Potential use of the seed bank species richness model

Following the UK’s Broadleaves Policy (Forestry Commission 1985a,b), increased value has been placed on deciduous woods, with a move from active PAWS planting to the removal and thinning of conifers (Forestry Commission 2004, 2005). Ground flora recovery through radiation of vegetation from woodland rides offers one source of recharge, however the seed bank offers additional benefits by supplementing genetic variability and introducing genotypes which may carry a memory of past selective conditions (Templeton and Levin 1979).

The model presented here suggests that younger PAWS stands with relatively higher soil pH values may possess seed banks with the greatest species richness. Keeping all other factors constant, it shows soils of pH 4.6 may support seed banks that contain up to 10 additional species over soils of pH 3.6. This increase is not sustained however; with an increase in pH from 4.6 to 5.6 yielding up to only 1.7 extra species (Fig. 2).

Fig. 2
figure 2

Change in species richness (ASNW and PAWS sites combined) as pH increases, based on coefficients from GLM (other factors held at mean values)

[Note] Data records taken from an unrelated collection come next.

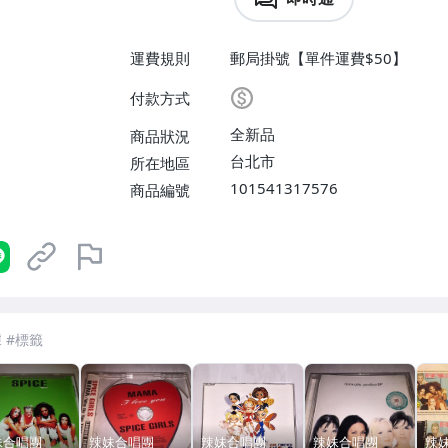
運費規則
郵局掛號【單件運費$50】
付款方式
全新品
商品狀況
台北市
所在地區
101541317576
商品編號
妹合唱團
辣妹合唱團
辣妹合唱團
辣妹合唱團
辣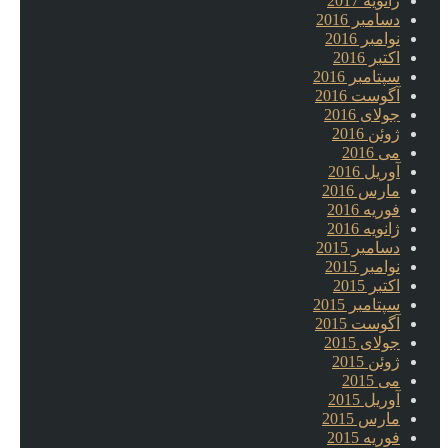
ژانویه 2017
دسامبر 2016
نوامبر 2016
اکتبر 2016
سپتامبر 2016
آگوست 2016
جولای 2016
ژوئن 2016
می 2016
آوریل 2016
مارس 2016
فوریه 2016
ژانویه 2016
دسامبر 2015
نوامبر 2015
اکتبر 2015
سپتامبر 2015
آگوست 2015
جولای 2015
ژوئن 2015
می 2015
آوریل 2015
مارس 2015
فوریه 2015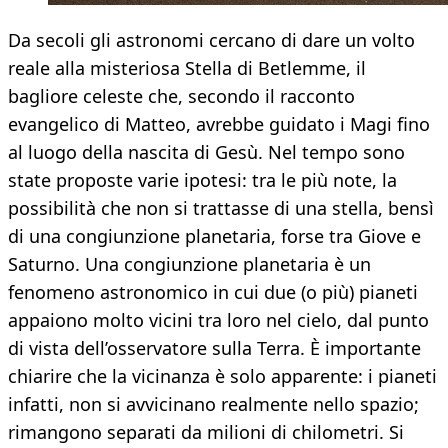
Da secoli gli astronomi cercano di dare un volto
reale alla misteriosa Stella di Betlemme, il
bagliore celeste che, secondo il racconto
evangelico di Matteo, avrebbe guidato i Magi fino
al luogo della nascita di Gesù. Nel tempo sono
state proposte varie ipotesi: tra le più note, la
possibilità che non si trattasse di una stella, bensì
di una congiunzione planetaria, forse tra Giove e
Saturno. Una congiunzione planetaria è un
fenomeno astronomico in cui due (o più) pianeti
appaiono molto vicini tra loro nel cielo, dal punto
di vista dell’osservatore sulla Terra. È importante
chiarire che la vicinanza è solo apparente: i pianeti
infatti, non si avvicinano realmente nello spazio;
rimangono separati da milioni di chilometri. Si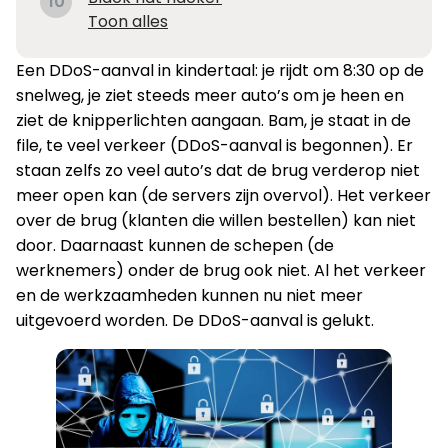
10
Toon alles
Een DDoS-aanval in kindertaal: je rijdt om 8:30 op de
snelweg, je ziet steeds meer auto’s om je heen en
ziet de knipperlichten aangaan. Bam, je staat in de
file, te veel verkeer (DDoS-aanval is begonnen). Er
staan zelfs zo veel auto’s dat de brug verderop niet
meer open kan (de servers zijn overvol). Het verkeer
over de brug (klanten die willen bestellen) kan niet
door. Daarnaast kunnen de schepen (de
werknemers) onder de brug ook niet. Al het verkeer
en de werkzaamheden kunnen nu niet meer
uitgevoerd worden. De DDoS-aanval is gelukt.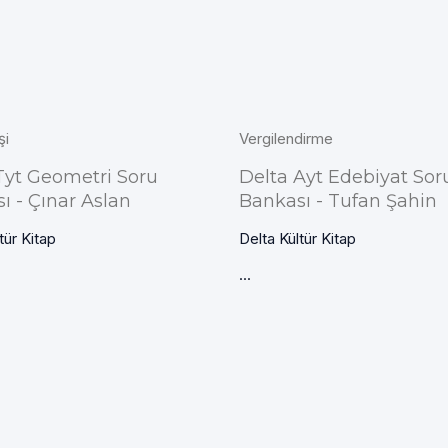
şi
Vergilendirme
Tyt Geometri Soru
Delta Ayt Edebiyat Sor
ı - Çınar Aslan
Bankası - Tufan Şahin
tür Kitap
Delta Kültür Kitap
...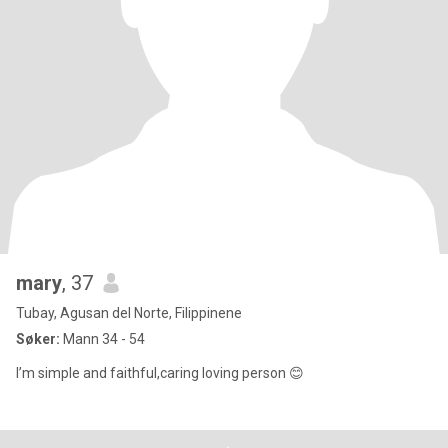
mary
, 37
Tubay, Agusan del Norte, Filippinene
Søker:
Mann 34 - 54
I’m simple and faithful,caring loving person 😊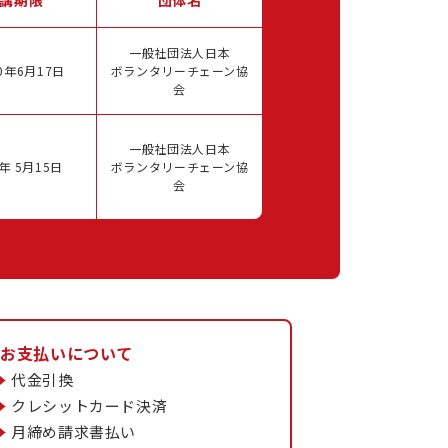
一般社団法人日本
0年6月17日
ボランタリーチェーン協
会
一般社団法人日本
年 5月15日
ボランタリーチェーン協
会
お支払いについて
代金引換
クレシットカード決済
月締め請求書払い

Using pH and stand age may allow the selection of sites that have the greatest species richness potential; however the presence of light-demanding competitors and ruderals in these seed banks may lead to the establishment of non-target species such as Rubus fruticosus (Bossuyt et al. 2002). This unwanted response, combined with the spatial aggregation of target species and post-seedling mortality (Baeten et al. 2009), means the probability of successfully restoring forest areas from seed banks alone is likely to be low (Bossuyt and Honnay 2008). From an evolutionary selection perspective, this highlights that successfully surviving an extended period in a dormant phase is just the first of many survival filters that species relying on temporal escape must face.

Conclusion

Germinating propagules from soil samples in ex-situ, open conditions over two seasons allows the fullest assessment of ancient woodland seed bank species richness. Micro-site differences in pH emerge as a significant factor explaining species richness. A model including the factors pH, depth and time since recent planting/disturbance explains 40% of the observed variation in species richness. The composition of seed banks under closely located PAWS and ASNW stands are not significantly different, suggesting presence of conifers is less important than past environmental conditions or management. The similarity between extant ground flora and the seed bank is poor, highlighting that above-ground vegetation, or the lack of it, is a poor guide to seed bank species richness. Ten ancient woodland indicator species survived extended periods in the seed bank, although their potential for regeneration may be hampered by the unwanted response from light-demanding species such as Rubus fruticosus.